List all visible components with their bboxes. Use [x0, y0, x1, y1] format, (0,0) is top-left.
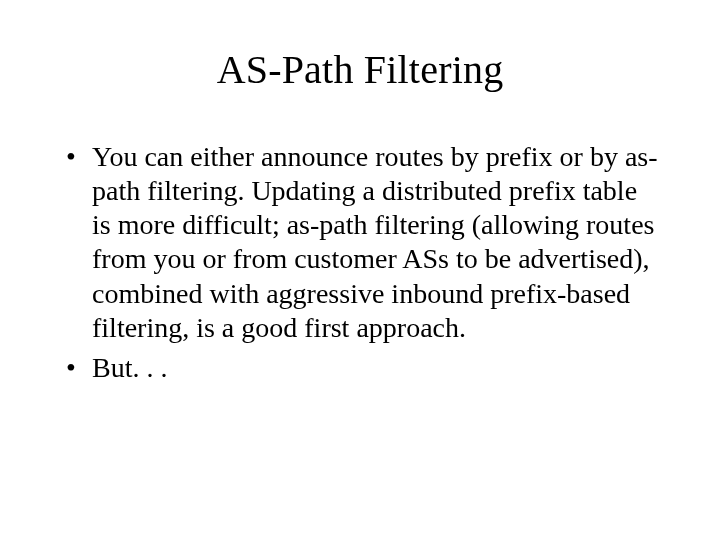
slide-body: You can either announce routes by prefix… — [62, 140, 660, 391]
slide-title: AS-Path Filtering — [0, 46, 720, 93]
bullet-list: You can either announce routes by prefix… — [62, 140, 660, 385]
slide: AS-Path Filtering You can either announc… — [0, 0, 720, 540]
list-item: You can either announce routes by prefix… — [62, 140, 660, 345]
list-item: But. . . — [62, 351, 660, 385]
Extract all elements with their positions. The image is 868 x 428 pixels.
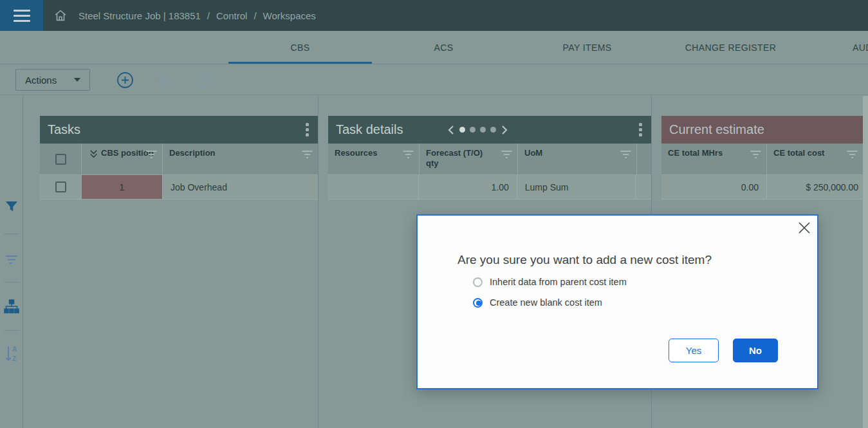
add-circle-icon <box>116 71 134 89</box>
dialog-close-button[interactable] <box>796 219 813 236</box>
row-checkbox[interactable] <box>55 181 66 192</box>
description-cell[interactable]: Job Overhead <box>163 175 318 199</box>
hierarchy-view-button[interactable] <box>0 299 23 314</box>
svg-text:A: A <box>12 346 17 353</box>
breadcrumb: Steel Structure Job | 183851 / Control /… <box>78 0 316 31</box>
svg-text:Z: Z <box>12 355 16 362</box>
workspace-divider <box>318 95 319 428</box>
home-icon <box>53 8 68 23</box>
column-header-ce-total-mhrs[interactable]: CE total MHrs <box>661 144 767 174</box>
column-header-description[interactable]: Description <box>163 144 318 174</box>
pager-dot-2[interactable] <box>470 127 476 133</box>
home-button[interactable] <box>50 5 71 26</box>
tasks-panel-header: Tasks <box>40 116 318 144</box>
cbs-position-cell[interactable]: 1 <box>82 175 163 199</box>
edit-button[interactable] <box>156 71 174 89</box>
radio-selected-icon[interactable] <box>473 298 483 308</box>
cbs-position-value[interactable]: 1 <box>82 175 162 199</box>
column-label: UoM <box>524 148 542 158</box>
pager-dot-4[interactable] <box>490 127 496 133</box>
actions-dropdown[interactable]: Actions <box>15 69 90 91</box>
sort-button[interactable]: A Z <box>0 345 23 363</box>
no-button[interactable]: No <box>733 339 778 362</box>
forecast-qty-cell[interactable]: 1.00 <box>419 175 517 199</box>
cancel-button[interactable] <box>196 71 214 89</box>
breadcrumb-separator: / <box>207 10 210 21</box>
option-label: Inherit data from parent cost item <box>490 277 627 287</box>
tab-pay-items[interactable]: PAY ITEMS <box>515 31 659 64</box>
breadcrumb-separator: / <box>254 10 256 21</box>
select-all-checkbox[interactable] <box>55 154 66 165</box>
add-button[interactable] <box>116 71 134 89</box>
breadcrumb-page[interactable]: Workspaces <box>263 10 316 21</box>
column-header-cbs-position[interactable]: CBS position <box>82 144 163 174</box>
column-header-resources[interactable]: Resources <box>328 144 420 174</box>
kebab-menu-icon[interactable] <box>304 122 310 138</box>
column-filter-icon[interactable] <box>145 150 158 159</box>
kebab-menu-icon[interactable] <box>638 122 643 138</box>
row-select-cell <box>40 175 82 199</box>
tasks-column-header: CBS position Description <box>40 144 318 175</box>
vertical-scrollbar[interactable] <box>863 96 868 428</box>
column-filter-icon[interactable] <box>501 150 513 159</box>
current-estimate-panel: Current estimate CE total MHrs CE total … <box>661 116 863 200</box>
pager-dot-1[interactable] <box>459 127 465 133</box>
tab-change-register[interactable]: CHANGE REGISTER <box>659 31 802 64</box>
task-details-column-header: Resources Forecast (T/O) qty UoM <box>328 144 651 175</box>
dialog-title: Are you sure you want to add a new cost … <box>457 253 712 267</box>
yes-button[interactable]: Yes <box>669 339 719 362</box>
chevron-left-icon[interactable] <box>447 125 455 135</box>
column-filter-icon[interactable] <box>301 150 313 159</box>
task-details-row[interactable]: 1.00 Lump Sum <box>328 175 651 200</box>
option-create-blank[interactable]: Create new blank cost item <box>473 297 602 308</box>
column-filter-icon[interactable] <box>750 150 762 159</box>
column-header-spacer <box>637 144 651 174</box>
resources-cell[interactable] <box>328 175 419 199</box>
cancel-circle-icon <box>196 71 214 89</box>
panel-pager <box>447 125 508 135</box>
tasks-panel: Tasks CBS position Description <box>40 116 318 200</box>
pager-dot-3[interactable] <box>480 127 486 133</box>
option-label: Create new blank cost item <box>490 297 602 308</box>
filter-button[interactable] <box>0 201 23 215</box>
breadcrumb-section[interactable]: Control <box>216 10 247 21</box>
task-details-panel-title: Task details <box>336 122 403 137</box>
current-estimate-row[interactable]: 0.00 $ 250,000.00 <box>661 175 863 200</box>
column-header-forecast-qty[interactable]: Forecast (T/O) qty <box>420 144 518 174</box>
ce-total-cost-cell[interactable]: $ 250,000.00 <box>767 175 863 199</box>
uom-cell[interactable]: Lump Sum <box>517 175 636 199</box>
ce-total-mhrs-cell[interactable]: 0.00 <box>661 175 767 199</box>
option-inherit-data[interactable]: Inherit data from parent cost item <box>473 277 627 287</box>
row-spacer <box>636 175 651 199</box>
filter-lines-icon <box>5 252 19 266</box>
column-filter-icon[interactable] <box>402 150 414 159</box>
task-details-panel: Task details Resources <box>328 116 651 200</box>
column-header-uom[interactable]: UoM <box>518 144 637 174</box>
edit-icon <box>156 71 174 89</box>
current-estimate-panel-header: Current estimate <box>661 116 863 144</box>
tab-acs[interactable]: ACS <box>372 31 515 64</box>
column-filter-icon[interactable] <box>620 150 632 159</box>
current-estimate-panel-title: Current estimate <box>669 122 764 137</box>
column-filter-icon[interactable] <box>846 150 858 159</box>
toolbar: Actions <box>0 65 868 95</box>
tasks-row[interactable]: 1 Job Overhead <box>40 175 318 200</box>
sort-az-icon: A Z <box>4 345 19 363</box>
filter-funnel-icon <box>5 201 18 215</box>
task-details-panel-header: Task details <box>328 116 651 144</box>
column-label: Forecast (T/O) qty <box>426 148 483 168</box>
actions-label: Actions <box>25 75 57 86</box>
column-label: Resources <box>335 148 377 158</box>
current-estimate-column-header: CE total MHrs CE total cost <box>661 144 863 175</box>
column-header-ce-total-cost[interactable]: CE total cost <box>767 144 863 174</box>
tab-audit[interactable]: AUD <box>853 31 868 64</box>
tab-cbs[interactable]: CBS <box>228 31 372 64</box>
add-cost-item-dialog: Are you sure you want to add a new cost … <box>416 214 818 389</box>
chevron-right-icon[interactable] <box>501 125 508 135</box>
breadcrumb-project[interactable]: Steel Structure Job | 183851 <box>78 10 201 21</box>
condensed-view-button[interactable] <box>0 252 23 266</box>
collapse-all-icon[interactable] <box>88 149 99 160</box>
hamburger-menu-button[interactable] <box>0 0 43 31</box>
radio-unselected-icon[interactable] <box>473 277 483 287</box>
select-all-cell <box>40 144 82 174</box>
————
Directions for this task >> Could you print all of the entries exactly, skipping the images?

Response box >>
List all visible components with their bboxes. Use [x0, y0, x1, y1] format, (0,0) is top-left.
slide-body: You can either announce routes by prefix… — [62, 140, 660, 391]
slide-title: AS-Path Filtering — [0, 46, 720, 93]
bullet-list: You can either announce routes by prefix… — [62, 140, 660, 385]
slide: AS-Path Filtering You can either announc… — [0, 0, 720, 540]
list-item: You can either announce routes by prefix… — [62, 140, 660, 345]
list-item: But. . . — [62, 351, 660, 385]
Extract all elements with their positions. The image is 868 x 428 pixels.
add-circle-icon <box>116 71 134 89</box>
dialog-close-button[interactable] <box>796 219 813 236</box>
row-checkbox[interactable] <box>55 181 66 192</box>
description-cell[interactable]: Job Overhead <box>163 175 318 199</box>
hierarchy-view-button[interactable] <box>0 299 23 314</box>
svg-text:A: A <box>12 346 17 353</box>
breadcrumb: Steel Structure Job | 183851 / Control /… <box>78 0 316 31</box>
svg-text:Z: Z <box>12 355 16 362</box>
workspace-divider <box>318 95 319 428</box>
home-icon <box>53 8 68 23</box>
column-header-ce-total-mhrs[interactable]: CE total MHrs <box>661 144 767 174</box>
column-header-description[interactable]: Description <box>163 144 318 174</box>
pager-dot-2[interactable] <box>470 127 476 133</box>
home-button[interactable] <box>50 5 71 26</box>
tasks-panel-header: Tasks <box>40 116 318 144</box>
cbs-position-cell[interactable]: 1 <box>82 175 163 199</box>
edit-button[interactable] <box>156 71 174 89</box>
radio-selected-icon[interactable] <box>473 298 483 308</box>
cbs-position-value[interactable]: 1 <box>82 175 162 199</box>
column-label: UoM <box>524 148 542 158</box>
pager-dot-4[interactable] <box>490 127 496 133</box>
actions-dropdown[interactable]: Actions <box>15 69 90 91</box>
sort-button[interactable]: A Z <box>0 345 23 363</box>
no-button[interactable]: No <box>733 339 778 362</box>
forecast-qty-cell[interactable]: 1.00 <box>419 175 517 199</box>
cancel-button[interactable] <box>196 71 214 89</box>
breadcrumb-separator: / <box>207 10 210 21</box>
option-label: Inherit data from parent cost item <box>490 277 627 287</box>
tab-pay-items[interactable]: PAY ITEMS <box>515 31 659 64</box>
breadcrumb-separator: / <box>254 10 256 21</box>
select-all-checkbox[interactable] <box>55 154 66 165</box>
add-button[interactable] <box>116 71 134 89</box>
breadcrumb-page[interactable]: Workspaces <box>263 10 316 21</box>
column-header-cbs-position[interactable]: CBS position <box>82 144 163 174</box>
column-header-resources[interactable]: Resources <box>328 144 420 174</box>
kebab-menu-icon[interactable] <box>304 122 310 138</box>
column-filter-icon[interactable] <box>145 150 158 159</box>
kebab-menu-icon[interactable] <box>638 122 643 138</box>
row-select-cell <box>40 175 82 199</box>
tasks-column-header: CBS position Description <box>40 144 318 175</box>
vertical-scrollbar[interactable] <box>863 96 868 428</box>
column-filter-icon[interactable] <box>501 150 513 159</box>
current-estimate-panel: Current estimate CE total MHrs CE total … <box>661 116 863 200</box>
pager-dot-1[interactable] <box>459 127 465 133</box>
tab-change-register[interactable]: CHANGE REGISTER <box>659 31 802 64</box>
task-details-column-header: Resources Forecast (T/O) qty UoM <box>328 144 651 175</box>
dialog-title: Are you sure you want to add a new cost … <box>457 253 712 267</box>
yes-button[interactable]: Yes <box>669 339 719 362</box>
chevron-left-icon[interactable] <box>447 125 455 135</box>
column-filter-icon[interactable] <box>301 150 313 159</box>
task-details-row[interactable]: 1.00 Lump Sum <box>328 175 651 200</box>
option-create-blank[interactable]: Create new blank cost item <box>473 297 602 308</box>
column-filter-icon[interactable] <box>750 150 762 159</box>
column-header-spacer <box>637 144 651 174</box>
resources-cell[interactable] <box>328 175 419 199</box>
cancel-circle-icon <box>196 71 214 89</box>
panel-pager <box>447 125 508 135</box>
tasks-panel: Tasks CBS position Description <box>40 116 318 200</box>
pager-dot-3[interactable] <box>480 127 486 133</box>
option-label: Create new blank cost item <box>490 297 602 308</box>
filter-button[interactable] <box>0 201 23 215</box>
breadcrumb-section[interactable]: Control <box>216 10 247 21</box>
task-details-panel-title: Task details <box>336 122 403 137</box>
current-estimate-row[interactable]: 0.00 $ 250,000.00 <box>661 175 863 200</box>
column-header-forecast-qty[interactable]: Forecast (T/O) qty <box>420 144 518 174</box>
ce-total-cost-cell[interactable]: $ 250,000.00 <box>767 175 863 199</box>
uom-cell[interactable]: Lump Sum <box>517 175 636 199</box>
ce-total-mhrs-cell[interactable]: 0.00 <box>661 175 767 199</box>
option-inherit-data[interactable]: Inherit data from parent cost item <box>473 277 627 287</box>
row-spacer <box>636 175 651 199</box>
filter-lines-icon <box>5 252 19 266</box>
column-filter-icon[interactable] <box>402 150 414 159</box>
task-details-panel: Task details Resources <box>328 116 651 200</box>
column-header-uom[interactable]: UoM <box>518 144 637 174</box>
edit-icon <box>156 71 174 89</box>
current-estimate-panel-header: Current estimate <box>661 116 863 144</box>
tab-acs[interactable]: ACS <box>372 31 515 64</box>
column-filter-icon[interactable] <box>620 150 632 159</box>
current-estimate-panel-title: Current estimate <box>669 122 764 137</box>
column-filter-icon[interactable] <box>846 150 858 159</box>
toolbar: Actions <box>0 65 868 95</box>
tasks-row[interactable]: 1 Job Overhead <box>40 175 318 200</box>
sort-az-icon: A Z <box>4 345 19 363</box>
filter-funnel-icon <box>5 201 18 215</box>
task-details-panel-header: Task details <box>328 116 651 144</box>
column-label: Forecast (T/O) qty <box>426 148 483 168</box>
actions-label: Actions <box>25 75 57 86</box>
column-label: Resources <box>335 148 377 158</box>
current-estimate-column-header: CE total MHrs CE total cost <box>661 144 863 175</box>
column-header-ce-total-cost[interactable]: CE total cost <box>767 144 863 174</box>
tab-audit[interactable]: AUD <box>853 31 868 64</box>
tab-cbs[interactable]: CBS <box>228 31 372 64</box>
add-cost-item-dialog: Are you sure you want to add a new cost … <box>416 214 818 389</box>
chevron-right-icon[interactable] <box>501 125 508 135</box>
breadcrumb-project[interactable]: Steel Structure Job | 183851 <box>78 10 201 21</box>
condensed-view-button[interactable] <box>0 252 23 266</box>
collapse-all-icon[interactable] <box>88 149 99 160</box>
hamburger-menu-button[interactable] <box>0 0 43 31</box>
radio-unselected-icon[interactable] <box>473 277 483 287</box>
select-all-cell <box>40 144 82 174</box>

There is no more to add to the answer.